Tucker was born in Winchester, Virginia, the son of Congressman Henry St. George Tucker (1780-1848) and Ann Evelina Hunter, brother of John Randolph Tucker (1823-1897), Congressman, and uncle of Henry St. George Tucker (1853-1932), Congressman, and was educated at the University of Virginia. He was founder and editor of the Washington Sentinel from 1853 to 1856. In December 1853 he was elected printer to the United States Senate, and in 1857 was appointed Consul to Liverpool, remaining there until 1861. He joined the Confederate Army, and was sent by the Confederate government in 1862 as an economic agent to England and France, and in 1863-1864 to Canada, to arrange for the exchange of cotton for bacon.
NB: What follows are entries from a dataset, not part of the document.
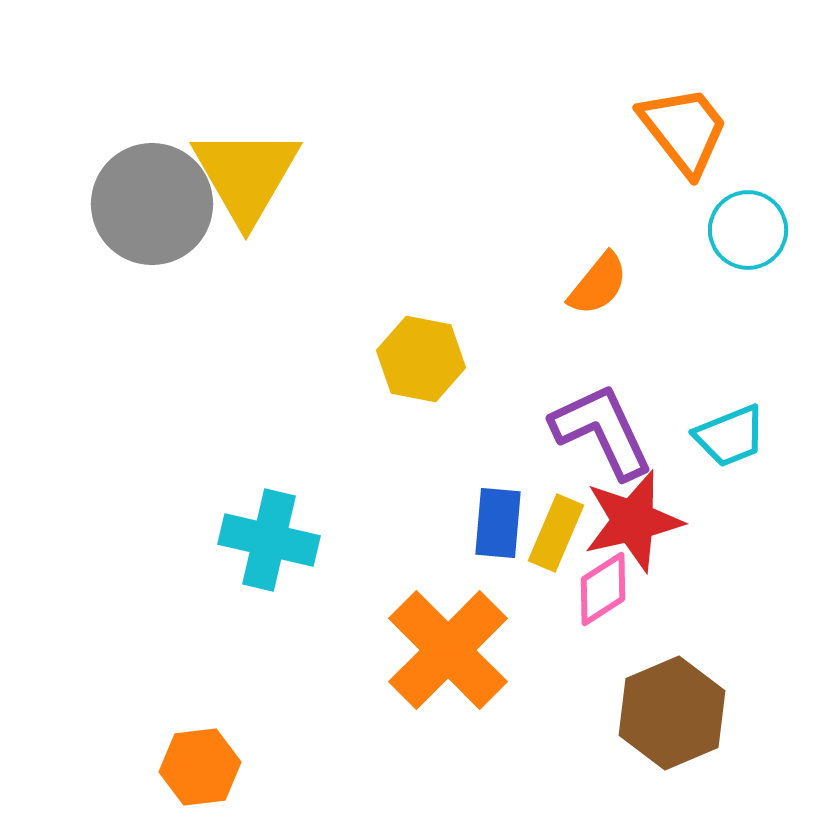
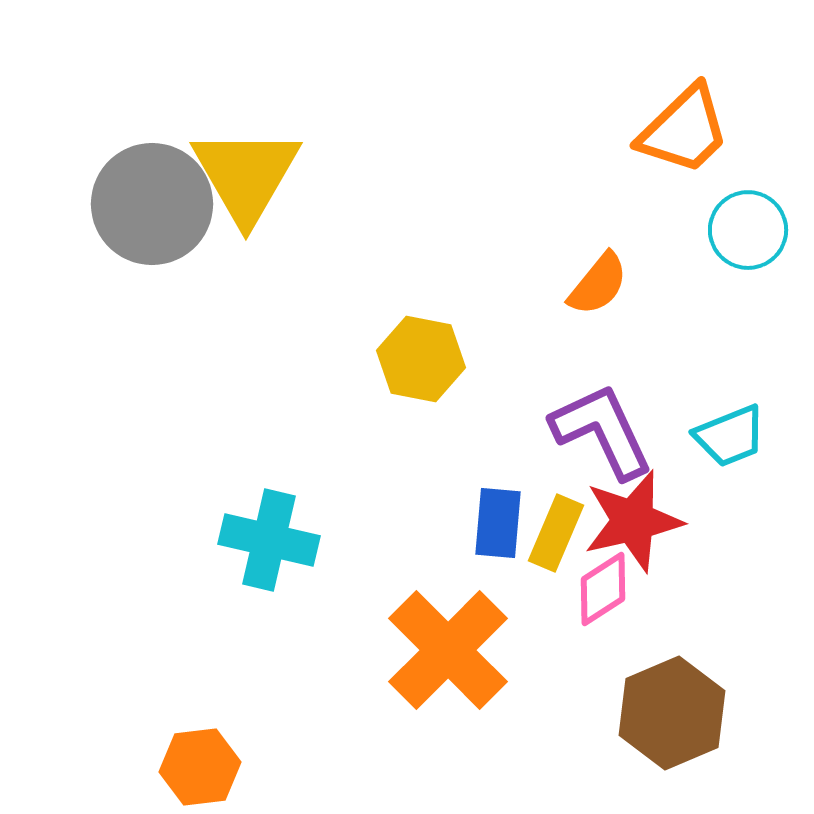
orange trapezoid: rotated 84 degrees clockwise
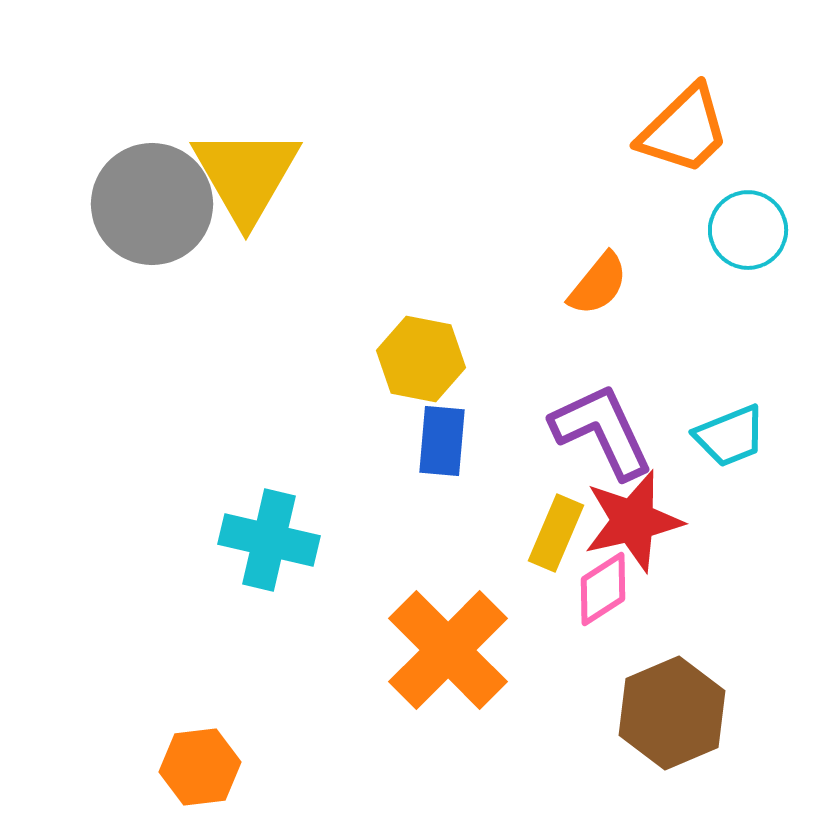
blue rectangle: moved 56 px left, 82 px up
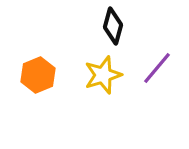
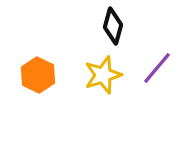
orange hexagon: rotated 12 degrees counterclockwise
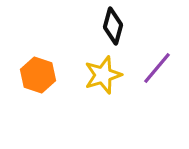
orange hexagon: rotated 8 degrees counterclockwise
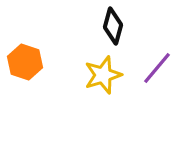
orange hexagon: moved 13 px left, 13 px up
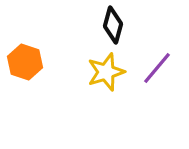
black diamond: moved 1 px up
yellow star: moved 3 px right, 3 px up
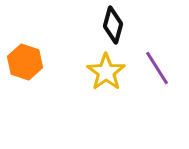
purple line: rotated 72 degrees counterclockwise
yellow star: rotated 18 degrees counterclockwise
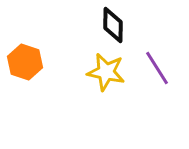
black diamond: rotated 15 degrees counterclockwise
yellow star: rotated 24 degrees counterclockwise
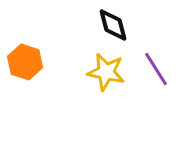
black diamond: rotated 15 degrees counterclockwise
purple line: moved 1 px left, 1 px down
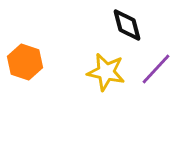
black diamond: moved 14 px right
purple line: rotated 75 degrees clockwise
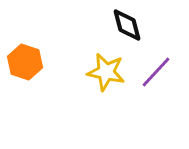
purple line: moved 3 px down
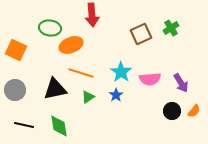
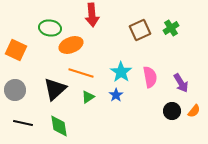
brown square: moved 1 px left, 4 px up
pink semicircle: moved 2 px up; rotated 95 degrees counterclockwise
black triangle: rotated 30 degrees counterclockwise
black line: moved 1 px left, 2 px up
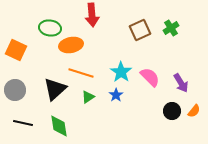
orange ellipse: rotated 10 degrees clockwise
pink semicircle: rotated 35 degrees counterclockwise
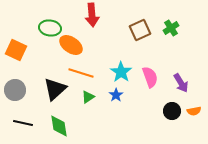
orange ellipse: rotated 45 degrees clockwise
pink semicircle: rotated 25 degrees clockwise
orange semicircle: rotated 40 degrees clockwise
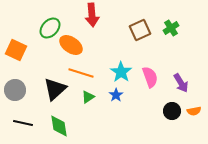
green ellipse: rotated 55 degrees counterclockwise
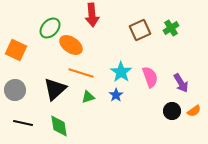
green triangle: rotated 16 degrees clockwise
orange semicircle: rotated 24 degrees counterclockwise
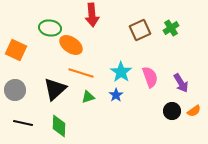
green ellipse: rotated 55 degrees clockwise
green diamond: rotated 10 degrees clockwise
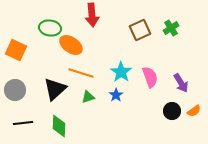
black line: rotated 18 degrees counterclockwise
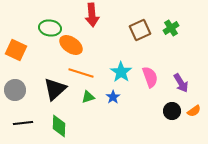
blue star: moved 3 px left, 2 px down
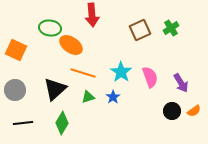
orange line: moved 2 px right
green diamond: moved 3 px right, 3 px up; rotated 30 degrees clockwise
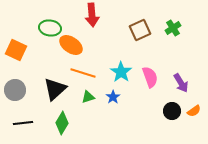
green cross: moved 2 px right
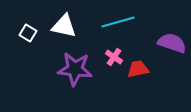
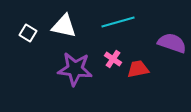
pink cross: moved 1 px left, 2 px down
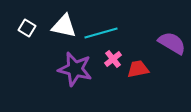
cyan line: moved 17 px left, 11 px down
white square: moved 1 px left, 5 px up
purple semicircle: rotated 12 degrees clockwise
pink cross: rotated 18 degrees clockwise
purple star: rotated 8 degrees clockwise
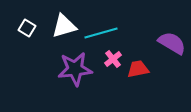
white triangle: rotated 28 degrees counterclockwise
purple star: rotated 20 degrees counterclockwise
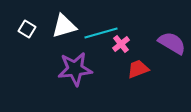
white square: moved 1 px down
pink cross: moved 8 px right, 15 px up
red trapezoid: rotated 10 degrees counterclockwise
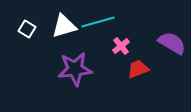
cyan line: moved 3 px left, 11 px up
pink cross: moved 2 px down
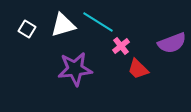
cyan line: rotated 48 degrees clockwise
white triangle: moved 1 px left, 1 px up
purple semicircle: rotated 128 degrees clockwise
red trapezoid: rotated 115 degrees counterclockwise
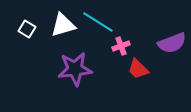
pink cross: rotated 18 degrees clockwise
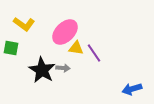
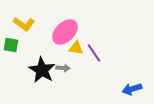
green square: moved 3 px up
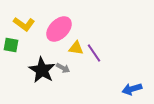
pink ellipse: moved 6 px left, 3 px up
gray arrow: rotated 24 degrees clockwise
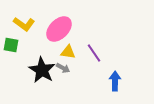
yellow triangle: moved 8 px left, 4 px down
blue arrow: moved 17 px left, 8 px up; rotated 108 degrees clockwise
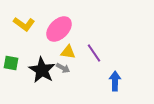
green square: moved 18 px down
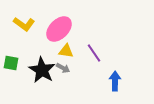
yellow triangle: moved 2 px left, 1 px up
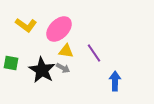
yellow L-shape: moved 2 px right, 1 px down
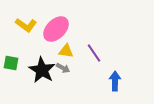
pink ellipse: moved 3 px left
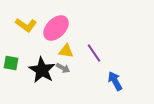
pink ellipse: moved 1 px up
blue arrow: rotated 30 degrees counterclockwise
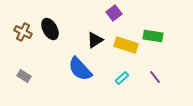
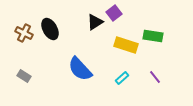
brown cross: moved 1 px right, 1 px down
black triangle: moved 18 px up
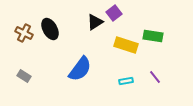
blue semicircle: rotated 100 degrees counterclockwise
cyan rectangle: moved 4 px right, 3 px down; rotated 32 degrees clockwise
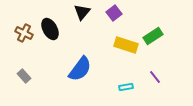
black triangle: moved 13 px left, 10 px up; rotated 18 degrees counterclockwise
green rectangle: rotated 42 degrees counterclockwise
gray rectangle: rotated 16 degrees clockwise
cyan rectangle: moved 6 px down
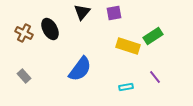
purple square: rotated 28 degrees clockwise
yellow rectangle: moved 2 px right, 1 px down
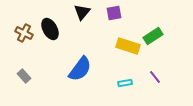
cyan rectangle: moved 1 px left, 4 px up
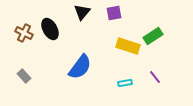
blue semicircle: moved 2 px up
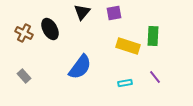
green rectangle: rotated 54 degrees counterclockwise
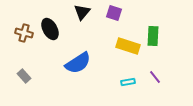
purple square: rotated 28 degrees clockwise
brown cross: rotated 12 degrees counterclockwise
blue semicircle: moved 2 px left, 4 px up; rotated 20 degrees clockwise
cyan rectangle: moved 3 px right, 1 px up
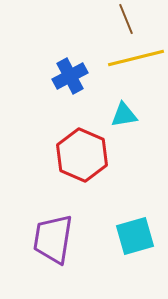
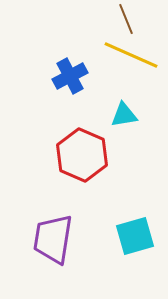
yellow line: moved 5 px left, 3 px up; rotated 38 degrees clockwise
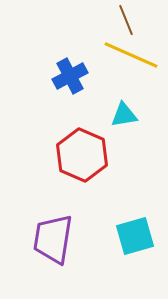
brown line: moved 1 px down
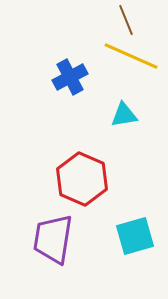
yellow line: moved 1 px down
blue cross: moved 1 px down
red hexagon: moved 24 px down
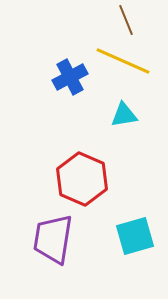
yellow line: moved 8 px left, 5 px down
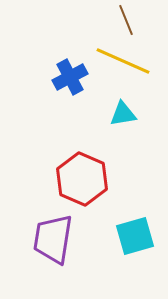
cyan triangle: moved 1 px left, 1 px up
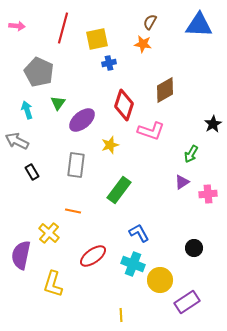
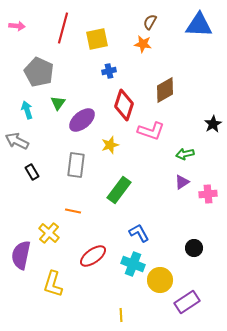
blue cross: moved 8 px down
green arrow: moved 6 px left; rotated 48 degrees clockwise
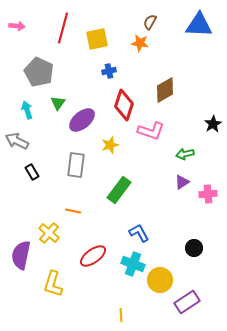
orange star: moved 3 px left, 1 px up
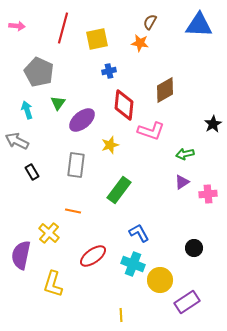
red diamond: rotated 12 degrees counterclockwise
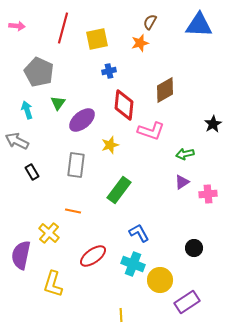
orange star: rotated 24 degrees counterclockwise
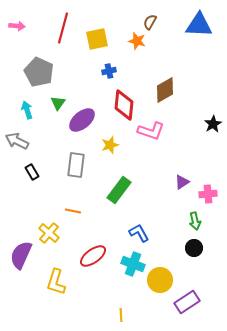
orange star: moved 3 px left, 2 px up; rotated 30 degrees clockwise
green arrow: moved 10 px right, 67 px down; rotated 90 degrees counterclockwise
purple semicircle: rotated 12 degrees clockwise
yellow L-shape: moved 3 px right, 2 px up
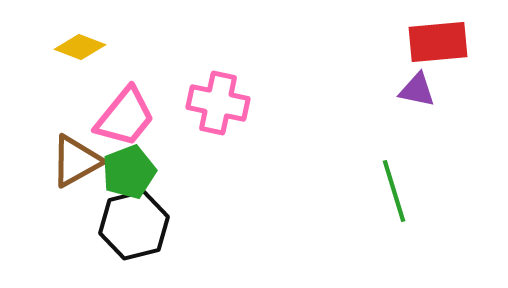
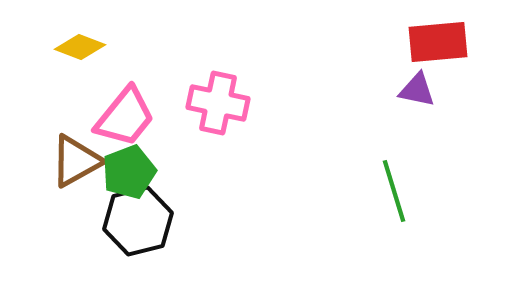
black hexagon: moved 4 px right, 4 px up
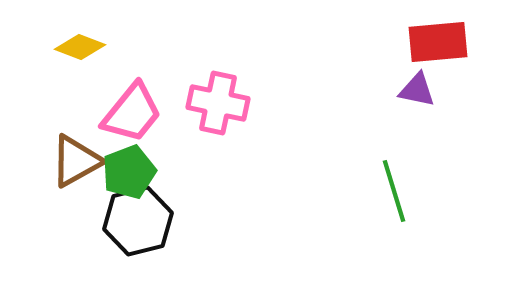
pink trapezoid: moved 7 px right, 4 px up
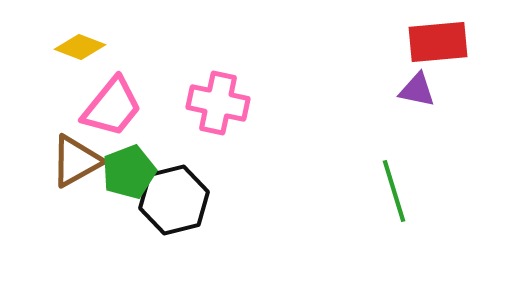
pink trapezoid: moved 20 px left, 6 px up
black hexagon: moved 36 px right, 21 px up
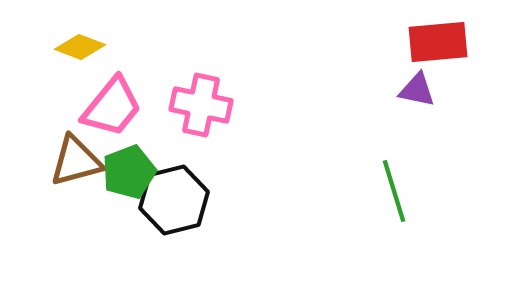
pink cross: moved 17 px left, 2 px down
brown triangle: rotated 14 degrees clockwise
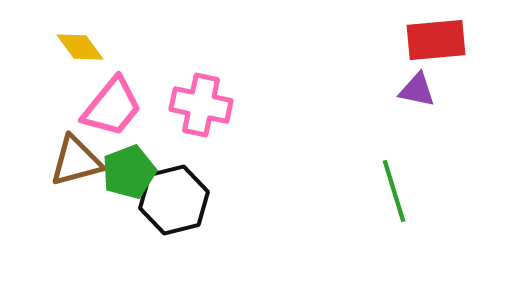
red rectangle: moved 2 px left, 2 px up
yellow diamond: rotated 33 degrees clockwise
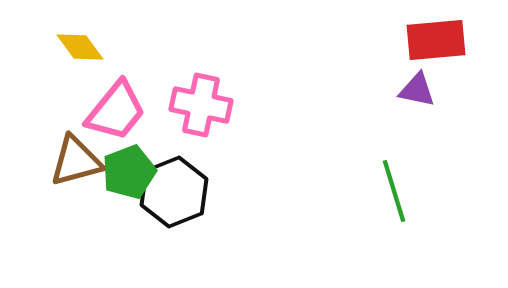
pink trapezoid: moved 4 px right, 4 px down
black hexagon: moved 8 px up; rotated 8 degrees counterclockwise
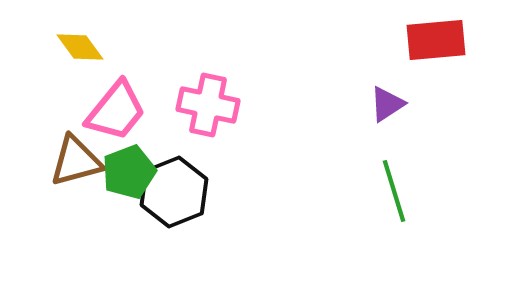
purple triangle: moved 30 px left, 14 px down; rotated 45 degrees counterclockwise
pink cross: moved 7 px right
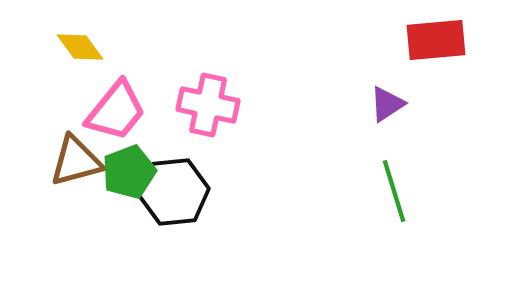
black hexagon: rotated 16 degrees clockwise
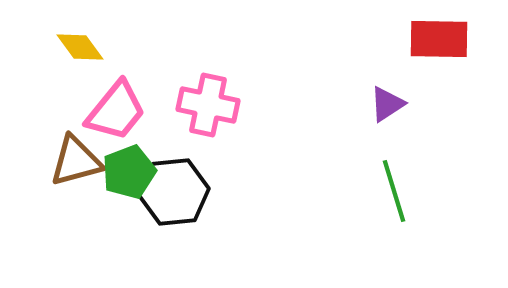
red rectangle: moved 3 px right, 1 px up; rotated 6 degrees clockwise
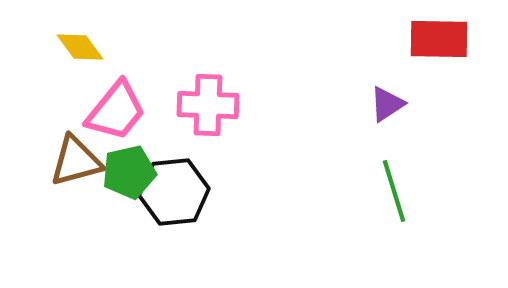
pink cross: rotated 10 degrees counterclockwise
green pentagon: rotated 8 degrees clockwise
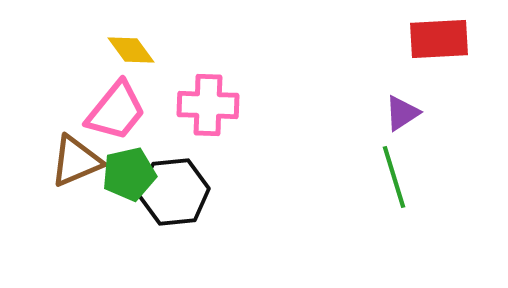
red rectangle: rotated 4 degrees counterclockwise
yellow diamond: moved 51 px right, 3 px down
purple triangle: moved 15 px right, 9 px down
brown triangle: rotated 8 degrees counterclockwise
green pentagon: moved 2 px down
green line: moved 14 px up
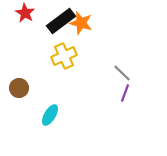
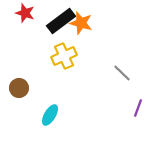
red star: rotated 12 degrees counterclockwise
purple line: moved 13 px right, 15 px down
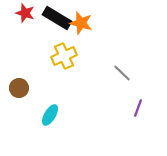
black rectangle: moved 4 px left, 3 px up; rotated 68 degrees clockwise
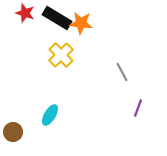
orange star: rotated 10 degrees counterclockwise
yellow cross: moved 3 px left, 1 px up; rotated 20 degrees counterclockwise
gray line: moved 1 px up; rotated 18 degrees clockwise
brown circle: moved 6 px left, 44 px down
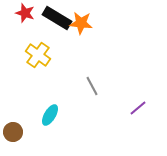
yellow cross: moved 23 px left; rotated 10 degrees counterclockwise
gray line: moved 30 px left, 14 px down
purple line: rotated 30 degrees clockwise
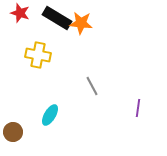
red star: moved 5 px left
yellow cross: rotated 25 degrees counterclockwise
purple line: rotated 42 degrees counterclockwise
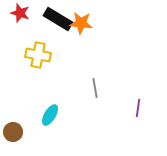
black rectangle: moved 1 px right, 1 px down
gray line: moved 3 px right, 2 px down; rotated 18 degrees clockwise
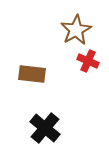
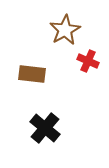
brown star: moved 11 px left
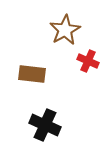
black cross: moved 3 px up; rotated 16 degrees counterclockwise
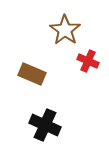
brown star: rotated 8 degrees counterclockwise
brown rectangle: rotated 16 degrees clockwise
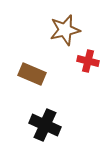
brown star: rotated 24 degrees clockwise
red cross: rotated 10 degrees counterclockwise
He also made some secret diplomatic representations to Northern men of influence. He was included on the Union “Wanted List” during the War, and was accused of complicity in the plot to murder Abraham Lincoln, the charges of which were later dropped. He went to Mexico after the Civil War ended, was there until the reign of Maximilian I of Mexico came to an end. Upon returning to the United States, he resided in Washington, D.C., and Berkeley Springs, West Virginia.

On January 21, 1841, he married Jane Shelton Ellis (born about 1820 in Richmond, Virginia), the daughter of Charles Ellis and Jane Shelton. Among his eight children was Beverley Dandridge Tucker (1846-1930), Episcopal Bishop of Southern Virginia (who in turn by Anna Maria Washington was the father of Henry St. George Tucker]] (1874-1959) Episcopal Bishop of Kyoto, Japan, and later Virginia and, even later, Presiding Bishop of the Episcopal Church, USA). He died in Richmond, Virginia.